TASK ITEM:
In the entries below, find the line with "Contact Us (640, 29)" and the line with "Anasayfa (297, 160)"; copy them and every line between them exactly, but not the pictures.

INPUT MATERIAL:
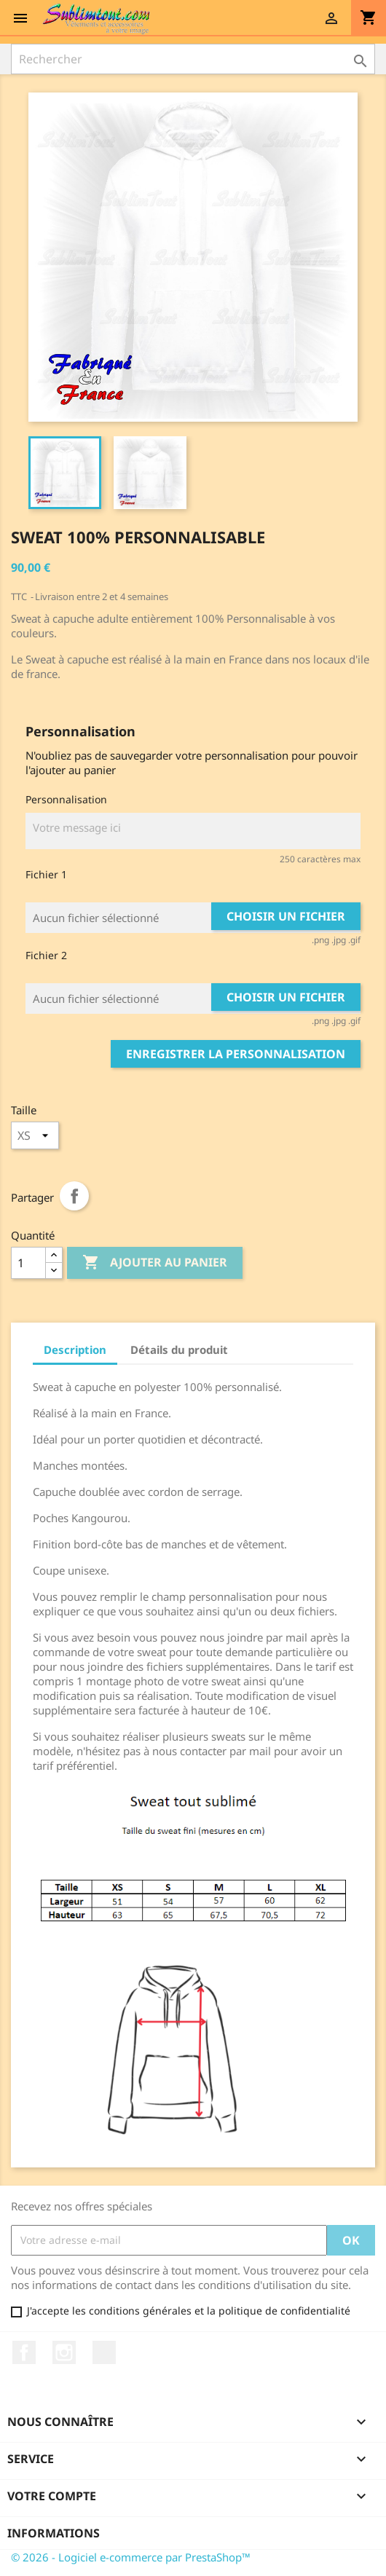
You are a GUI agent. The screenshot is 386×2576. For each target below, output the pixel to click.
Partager (74, 1195)
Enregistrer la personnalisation (235, 1054)
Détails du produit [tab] (179, 1349)
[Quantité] (28, 1263)
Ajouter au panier (154, 1262)
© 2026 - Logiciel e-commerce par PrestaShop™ (131, 2557)
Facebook (24, 2352)
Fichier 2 (46, 955)
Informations (53, 2533)
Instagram (64, 2352)
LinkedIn (104, 2352)
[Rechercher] (193, 59)
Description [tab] (75, 1349)
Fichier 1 (46, 874)
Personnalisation (66, 799)
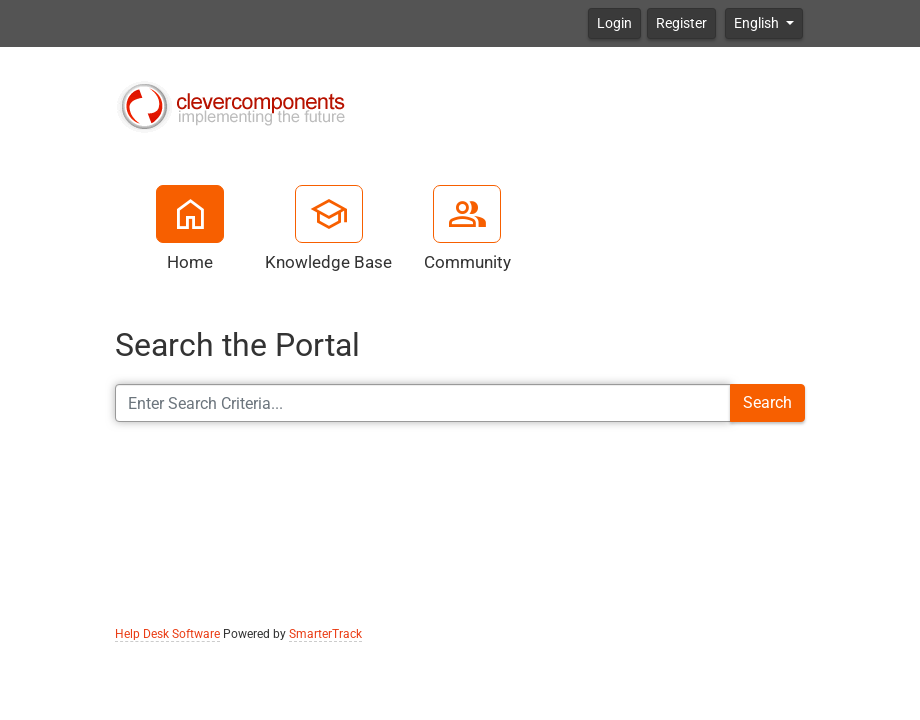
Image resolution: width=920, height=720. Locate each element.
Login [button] (614, 23)
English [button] (758, 23)
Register (681, 23)
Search (767, 402)
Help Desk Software (167, 634)
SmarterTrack (325, 634)
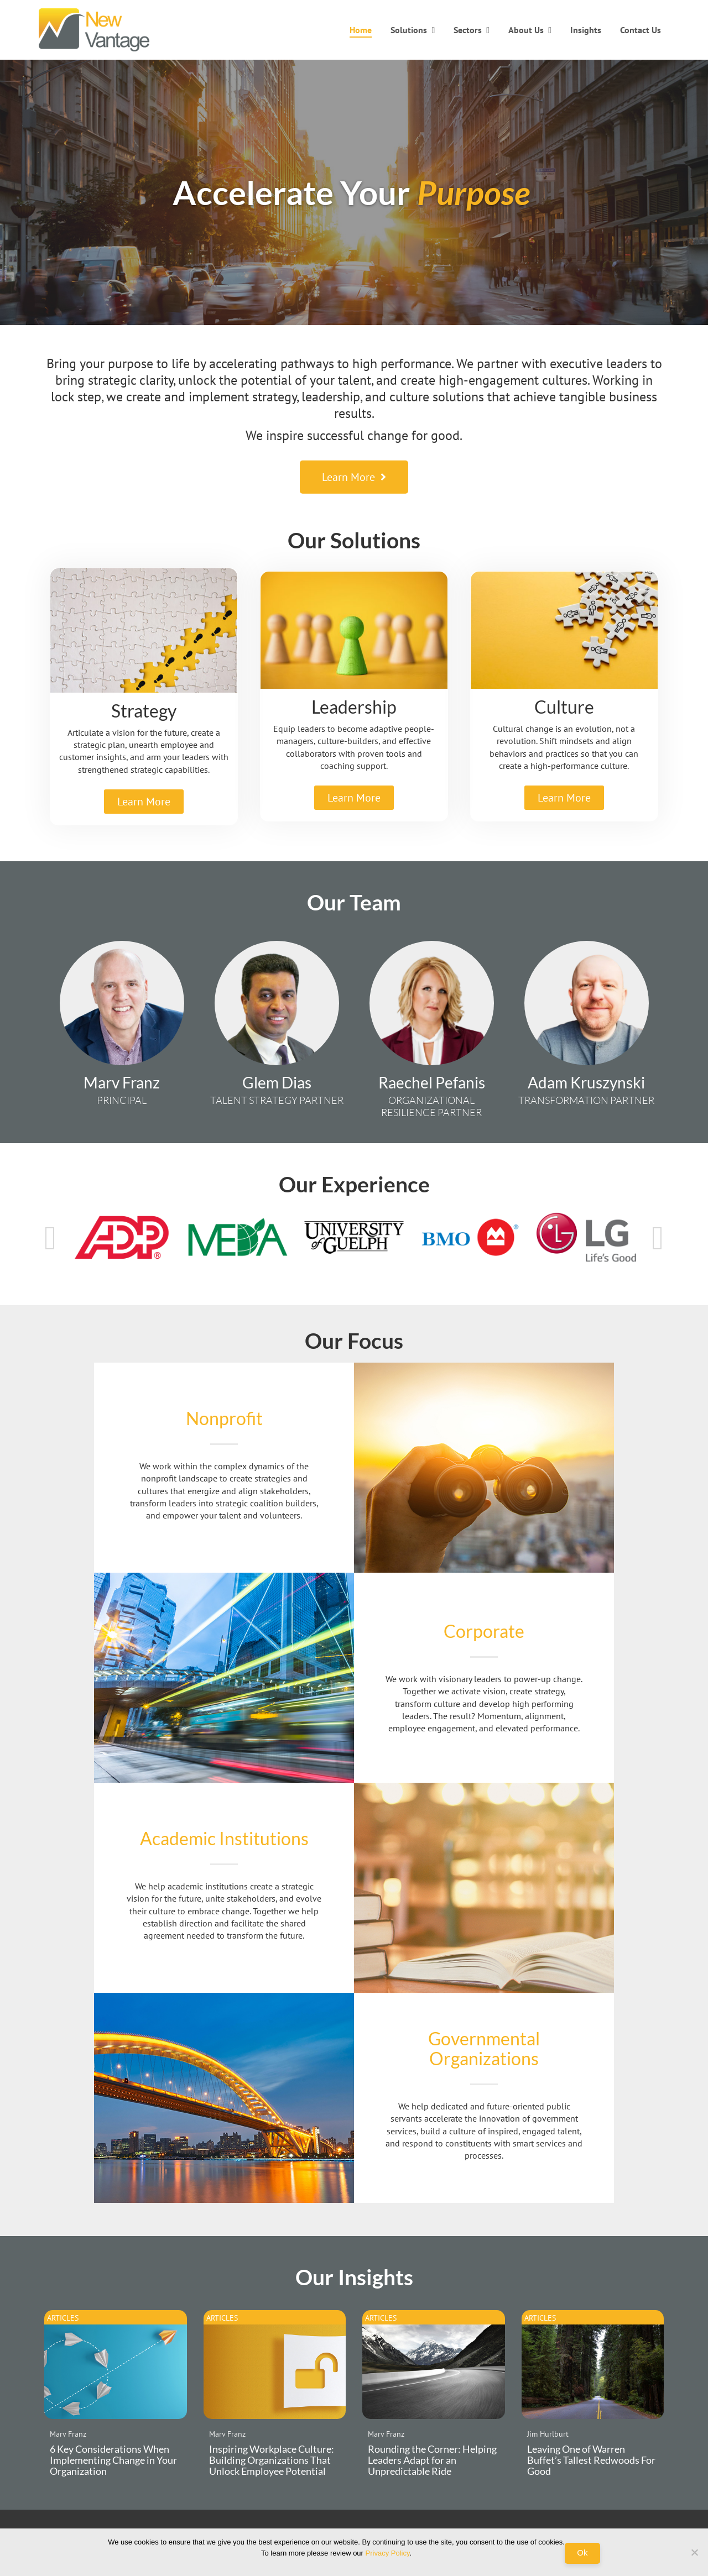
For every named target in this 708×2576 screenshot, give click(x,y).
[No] (694, 2552)
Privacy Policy (388, 2553)
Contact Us (640, 29)
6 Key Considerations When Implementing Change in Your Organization (113, 2460)
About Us (526, 29)
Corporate (484, 1631)
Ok (582, 2552)
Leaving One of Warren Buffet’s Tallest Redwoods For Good (591, 2460)
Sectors (468, 29)
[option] (122, 1237)
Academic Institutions (224, 1838)
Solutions (409, 29)
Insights (585, 29)
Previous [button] (50, 1238)
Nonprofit (224, 1418)
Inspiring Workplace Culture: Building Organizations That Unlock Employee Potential (271, 2460)
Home (361, 29)
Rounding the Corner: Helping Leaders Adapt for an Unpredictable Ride (432, 2460)
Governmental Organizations (484, 2048)
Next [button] (658, 1238)
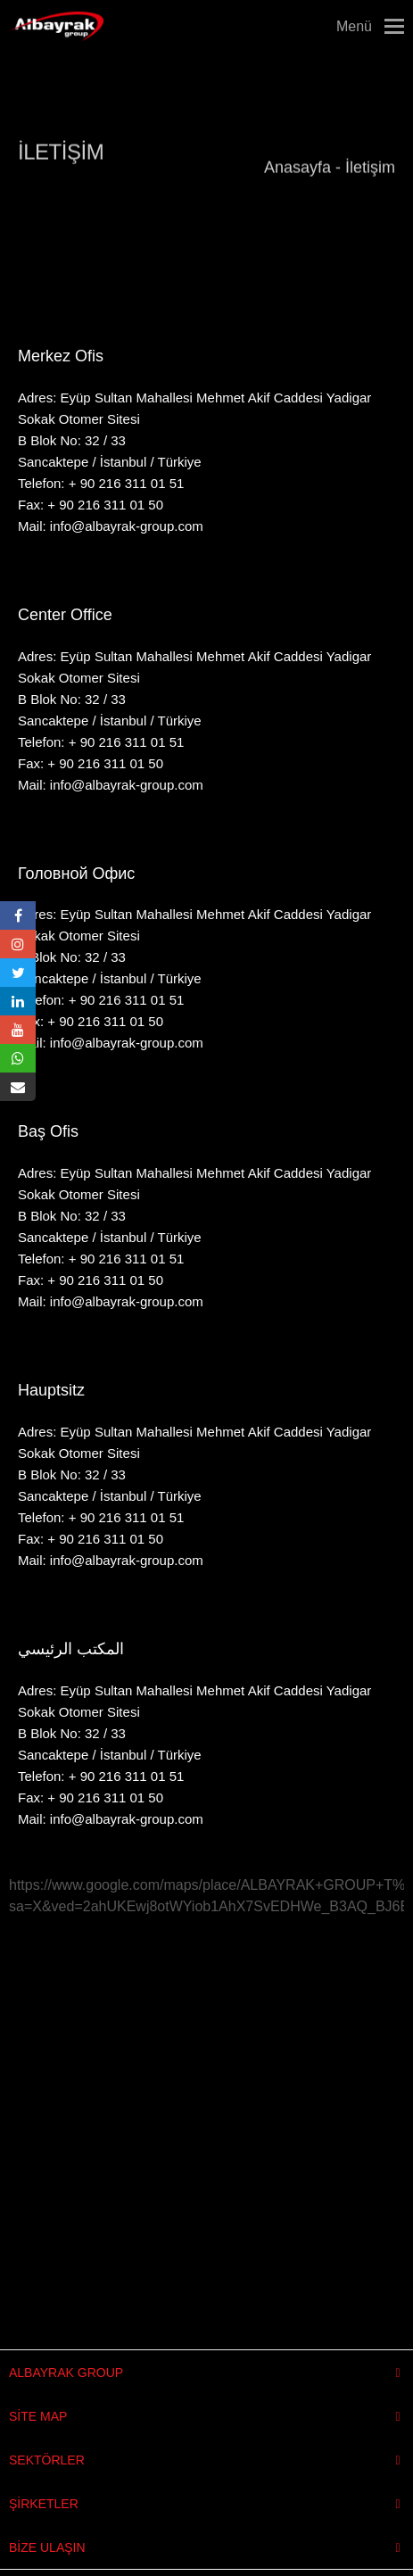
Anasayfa (297, 160)
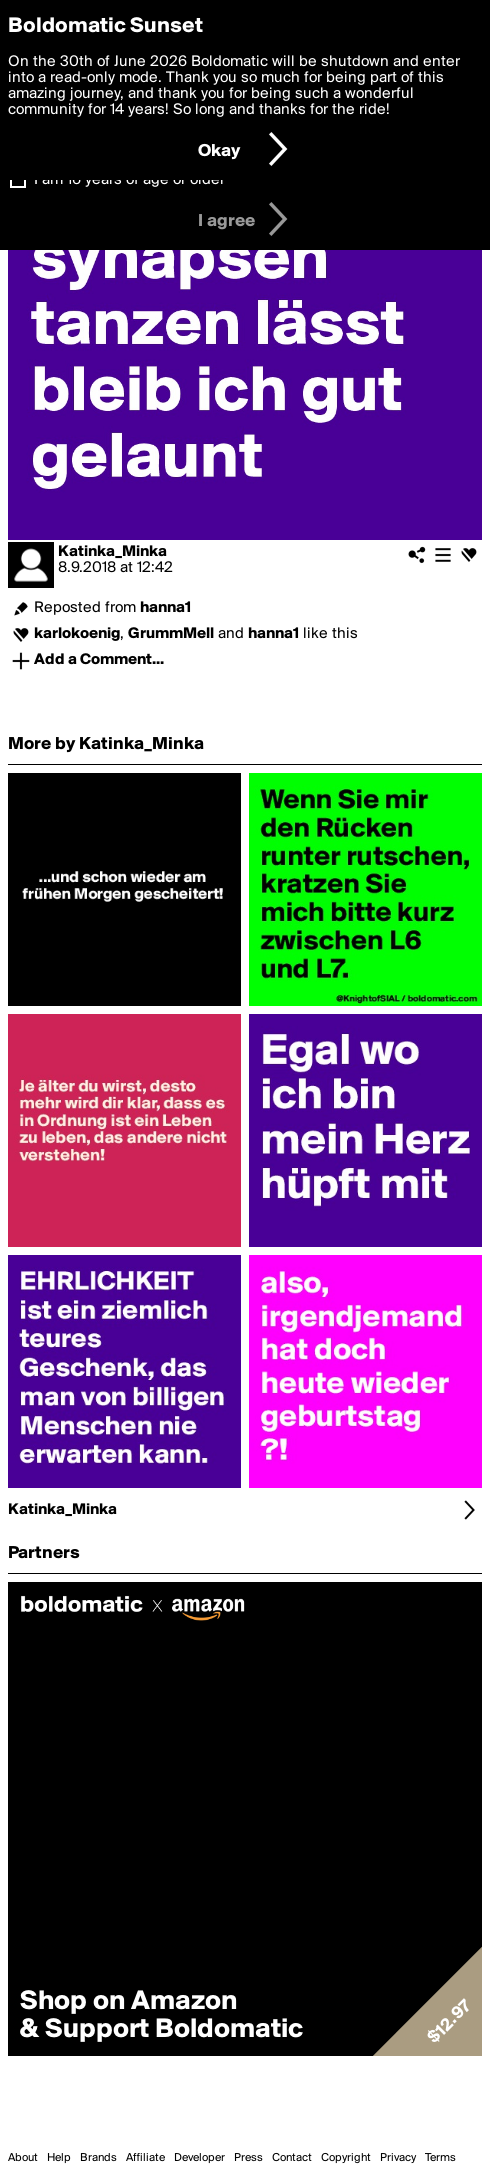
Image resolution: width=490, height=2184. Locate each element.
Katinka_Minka (112, 552)
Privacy (398, 2158)
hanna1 (165, 608)
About (23, 2158)
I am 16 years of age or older (129, 180)
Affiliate (145, 2158)
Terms (440, 2158)
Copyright (346, 2158)
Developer (199, 2158)
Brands (98, 2158)
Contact (292, 2158)
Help (59, 2158)
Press (248, 2158)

RESPONSE TO THIS TASK:
Contact Us (640, 29)
6 Key Considerations When Implementing Change in Your Organization (113, 2460)
About Us (526, 29)
Corporate (484, 1631)
Ok (582, 2552)
Leaving One of Warren Buffet’s Tallest Redwoods For Good (591, 2460)
Sectors (468, 29)
[option] (122, 1237)
Academic Institutions (224, 1838)
Solutions (409, 29)
Insights (585, 29)
Previous [button] (50, 1238)
Nonprofit (224, 1418)
Inspiring Workplace Culture: Building Organizations That Unlock Employee Potential (271, 2460)
Home (361, 29)
Rounding the Corner: Helping Leaders Adapt for an Unpredictable Ride (432, 2460)
Governmental Organizations (484, 2048)
Next [button] (658, 1238)
Anasayfa (297, 160)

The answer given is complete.